第18回「FREEDOM SEVEN(完結編)」(OVA)

 第18回は、「FREEDOM SEVEN(完結編)」(OVA)です。昨日、一昨日の2日にわたり、ヤフーから無料配信されました。FREEDOMシリーズの完結編です。爽やかなシリーズです。キャラクター・デザインは、大友克洋氏ですので、「アキラ」の雰囲気がありますが、ハッピー・エンドですので、大友ワールドとは若干違います・・・・。


 前回までのストーリーは、月世界エデンに住むタケルとカズマは、管理社会の抑圧の中で、スピード・バギーに生きがいを見出しています。地球は既に自らの愚かさのため、滅んでいます。エデンは、火星のテラフォーミング(環境の地球化)のために造られた月都市です(これが、完結編の大きな伏線になっています)。


 勤労奉仕で、都市外に出ていたタケルとカズマは、偶然宇宙からの飛来物と遭遇します。何枚かの写真が散乱しています。それは、地球から月世界へのラブ・コールでした。少女が写っています。地球は滅亡していなかったのです。フリーダムの「じっちゃん」の協力を得て、タケルとカズマは、地球行きを決意しますが、カズマはエデン政府の妨害のため、月世界に残ります・・・。


 地球に飛び立ったタケルとビス(彼は偶然乗り合わせただけです、実は行きたくなかったのです)は、ついに写真の少女アオと出会います。地球には、フリーダムの伝説があります。金色の星(月)からやってくるフリーダムと呼ばれるものにより、地球再生がもたらされると・・・・。タケルとアオは、わずかに残っていたロケットを補修し、月世界に向かいます。

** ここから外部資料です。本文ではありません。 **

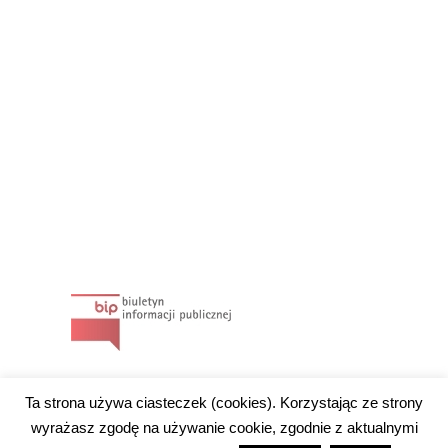
Ta strona używa ciasteczek (cookies). Korzystając ze strony
wyrażasz zgodę na używanie cookie, zgodnie z aktualnymi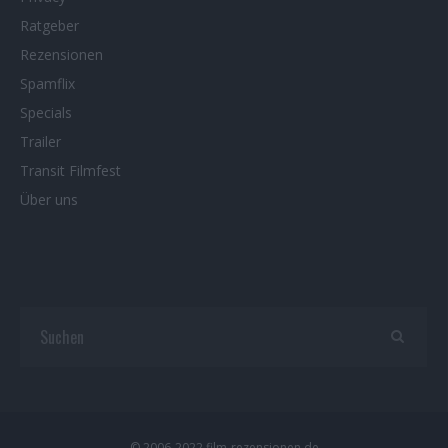
Ratgeber
Rezensionen
Spamflix
Specials
Trailer
Transit Filmfest
Über uns
© 2006-2022 film-rezensionen.de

 そして、完結編です。青春をバギーに求めていたカズマは、エデン政府により、洗脳され、体制側の存在です。タケルとアオは、カズマたちに囚われます。しかし。カズマは脱出し、かっての仲間たちと接触します。そして、やはり「じっちゃん」です。じっちゃんは、「フリーダム・シリーズ」の真実を話します。火星行きの数台のロケットには、いつでも出発できます。また、火星改造の機材が積まれています。これこそが、フリーダム計画だったのです。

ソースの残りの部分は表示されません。